-- DATASET EXTRACT follows --

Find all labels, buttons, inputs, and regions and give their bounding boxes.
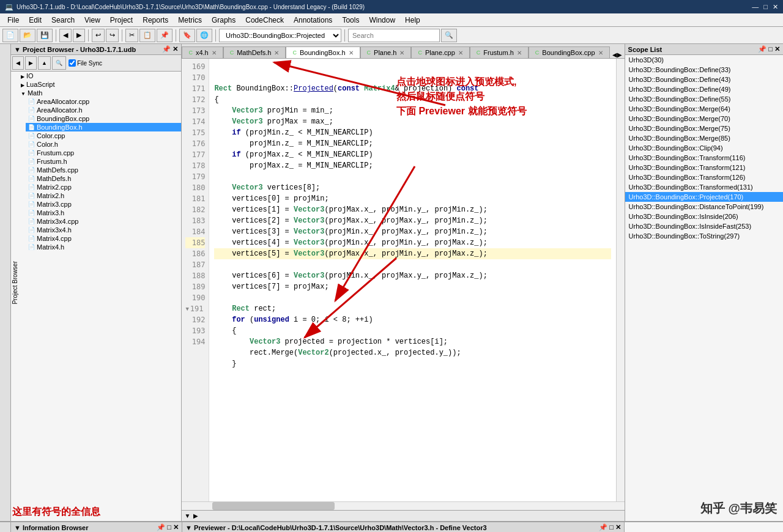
pb-forward-btn[interactable]: ▶	[25, 56, 37, 70]
sl-item[interactable]: Urho3D::BoundingBox::Define(49)	[625, 84, 783, 94]
open-button[interactable]: 📂	[20, 29, 35, 42]
tab-close-icon[interactable]: ✕	[212, 50, 217, 56]
tree-item-mathdefs-h[interactable]: 📄 MathDefs.h	[26, 174, 181, 183]
tab-close-icon[interactable]: ✕	[399, 50, 404, 56]
tab-close-icon[interactable]: ✕	[598, 50, 603, 56]
tree-item-matrix3-h[interactable]: 📄 Matrix3.h	[26, 209, 181, 217]
pb-filesync-label[interactable]: File Sync	[69, 56, 102, 70]
menu-file[interactable]: File	[2, 15, 24, 26]
tree-item-color-h[interactable]: 📄 Color.h	[26, 140, 181, 149]
pb-pin-icon[interactable]: 📌	[162, 45, 171, 53]
undo-button[interactable]: ↩	[92, 29, 105, 42]
back-button[interactable]: ◀	[59, 29, 72, 42]
menu-edit[interactable]: Edit	[24, 15, 46, 26]
tab-plane-h[interactable]: C Plane.h ✕	[360, 46, 412, 58]
tree-item-mathdefs-cpp[interactable]: 📄 MathDefs.cpp	[26, 166, 181, 174]
sl-item[interactable]: Urho3D(30)	[625, 55, 783, 65]
pb-close-icon[interactable]: ✕	[173, 45, 178, 53]
menu-window[interactable]: Window	[364, 15, 400, 26]
menu-reports[interactable]: Reports	[138, 15, 173, 26]
sl-item[interactable]: Urho3D::BoundingBox::Transform(126)	[625, 172, 783, 182]
sl-item[interactable]: Urho3D::BoundingBox::Transformed(131)	[625, 182, 783, 192]
menu-codecheck[interactable]: CodeCheck	[240, 15, 289, 26]
sl-item[interactable]: Urho3D::BoundingBox::IsInside(206)	[625, 212, 783, 221]
menu-help[interactable]: Help	[400, 15, 425, 26]
pb-filesync-checkbox[interactable]	[69, 59, 76, 67]
tab-close-icon[interactable]: ✕	[349, 50, 354, 56]
tree-item-matrix2-cpp[interactable]: 📄 Matrix2.cpp	[26, 183, 181, 191]
code-editor[interactable]: 169 170 171 172 173 174 175 176 177 178 …	[182, 59, 624, 501]
tree-item-matrix4-cpp[interactable]: 📄 Matrix4.cpp	[26, 234, 181, 243]
tree-item-boundingbox-cpp[interactable]: 📄 BoundingBox.cpp	[26, 114, 181, 123]
code-scrollbar-vertical[interactable]	[616, 59, 625, 501]
menu-search[interactable]: Search	[46, 15, 80, 26]
window-controls[interactable]: — □ ✕	[752, 3, 778, 11]
sl-item-projected[interactable]: Urho3D::BoundingBox::Projected(170)	[625, 192, 783, 202]
pb-back-btn[interactable]: ◀	[12, 56, 24, 70]
paste-button[interactable]: 📌	[157, 29, 173, 42]
sl-item[interactable]: Urho3D::BoundingBox::Merge(85)	[625, 133, 783, 143]
tab-close-icon[interactable]: ✕	[458, 50, 463, 56]
sl-item[interactable]: Urho3D::BoundingBox::Merge(75)	[625, 124, 783, 133]
code-content[interactable]: Rect BoundingBox::Projected(const Matrix…	[209, 59, 615, 501]
pv-pin-icon[interactable]: 📌	[599, 523, 607, 531]
sl-item[interactable]: Urho3D::BoundingBox::IsInsideFast(253)	[625, 221, 783, 231]
copy-button[interactable]: 📋	[139, 29, 155, 42]
tab-close-icon[interactable]: ✕	[517, 50, 522, 56]
sl-expand-icon[interactable]: □	[768, 45, 773, 53]
save-button[interactable]: 💾	[37, 29, 53, 42]
tree-item-matrix3x4-h[interactable]: 📄 Matrix3x4.h	[26, 226, 181, 234]
sl-item[interactable]: Urho3D::BoundingBox::Clip(94)	[625, 143, 783, 153]
tab-frustum-h[interactable]: C Frustum.h ✕	[470, 46, 529, 58]
search-input[interactable]	[348, 29, 440, 42]
tree-item-color-cpp[interactable]: 📄 Color.cpp	[26, 131, 181, 140]
ib-expand-icon[interactable]: □	[167, 523, 171, 531]
tab-scroll-left[interactable]: ◀	[612, 51, 617, 58]
bookmark-button[interactable]: 🔖	[179, 29, 195, 42]
pv-close-icon[interactable]: ✕	[615, 523, 621, 531]
menu-graphs[interactable]: Graphs	[207, 15, 240, 26]
pb-up-btn[interactable]: ▲	[38, 56, 51, 70]
maximize-button[interactable]: □	[763, 3, 768, 11]
scope-dropdown[interactable]: Urho3D::BoundingBox::Projected	[219, 29, 341, 42]
collapse-icon[interactable]: ▼	[184, 512, 190, 519]
tree-item-io[interactable]: IO	[18, 72, 181, 80]
cut-button[interactable]: ✂	[125, 29, 138, 42]
redo-button[interactable]: ↪	[106, 29, 119, 42]
close-button[interactable]: ✕	[773, 3, 778, 11]
tab-plane-cpp[interactable]: C Plane.cpp ✕	[411, 46, 469, 58]
ib-pin-icon[interactable]: 📌	[157, 523, 165, 531]
sl-item[interactable]: Urho3D::BoundingBox::DistanceToPoint(199…	[625, 202, 783, 212]
sl-item[interactable]: Urho3D::BoundingBox::Merge(64)	[625, 104, 783, 114]
scrollbar-thumb[interactable]	[212, 502, 335, 510]
sl-item[interactable]: Urho3D::BoundingBox::Transform(116)	[625, 153, 783, 163]
tree-item-matrix2-h[interactable]: 📄 Matrix2.h	[26, 191, 181, 200]
tree-item-areaallocator-h[interactable]: 📄 AreaAllocator.h	[26, 106, 181, 114]
tree-item-frustum-h[interactable]: 📄 Frustum.h	[26, 157, 181, 166]
sl-item[interactable]: Urho3D::BoundingBox::Define(33)	[625, 65, 783, 75]
tree-item-matrix3x4-cpp[interactable]: 📄 Matrix3x4.cpp	[26, 217, 181, 226]
tree-item-luascript[interactable]: LuaScript	[18, 80, 181, 89]
globe-button[interactable]: 🌐	[196, 29, 212, 42]
pv-expand-icon[interactable]: □	[609, 523, 614, 531]
sl-close-icon[interactable]: ✕	[774, 45, 780, 53]
tree-item-matrix3-cpp[interactable]: 📄 Matrix3.cpp	[26, 200, 181, 209]
tab-x4h[interactable]: C x4.h ✕	[182, 46, 223, 58]
sl-item[interactable]: Urho3D::BoundingBox::Transform(121)	[625, 163, 783, 172]
pb-search-btn[interactable]: 🔍	[52, 56, 66, 70]
sl-pin-icon[interactable]: 📌	[758, 45, 766, 53]
tab-close-icon[interactable]: ✕	[274, 50, 279, 56]
menu-tools[interactable]: Tools	[337, 15, 364, 26]
search-button[interactable]: 🔍	[441, 29, 457, 42]
tree-item-matrix4-h[interactable]: 📄 Matrix4.h	[26, 243, 181, 251]
tab-mathdefs[interactable]: C MathDefs.h ✕	[223, 46, 286, 58]
menu-metrics[interactable]: Metrics	[173, 15, 207, 26]
code-scrollbar-horizontal[interactable]	[182, 501, 624, 510]
tab-boundingbox-cpp[interactable]: C BoundingBox.cpp ✕	[529, 46, 610, 58]
new-button[interactable]: 📄	[2, 29, 18, 42]
tree-item-boundingbox-h[interactable]: 📄 BoundingBox.h	[26, 123, 181, 131]
tab-scroll-right[interactable]: ▶	[617, 51, 622, 58]
sl-item[interactable]: Urho3D::BoundingBox::Define(55)	[625, 94, 783, 104]
sl-item[interactable]: Urho3D::BoundingBox::Define(43)	[625, 75, 783, 84]
tree-item-frustum-cpp[interactable]: 📄 Frustum.cpp	[26, 149, 181, 157]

-- DATASET EXTRACT concluded --

WORK INSTRUCTIONS:
Lines above with "Frustum": state how many, nothing more.

SOLUTION:
3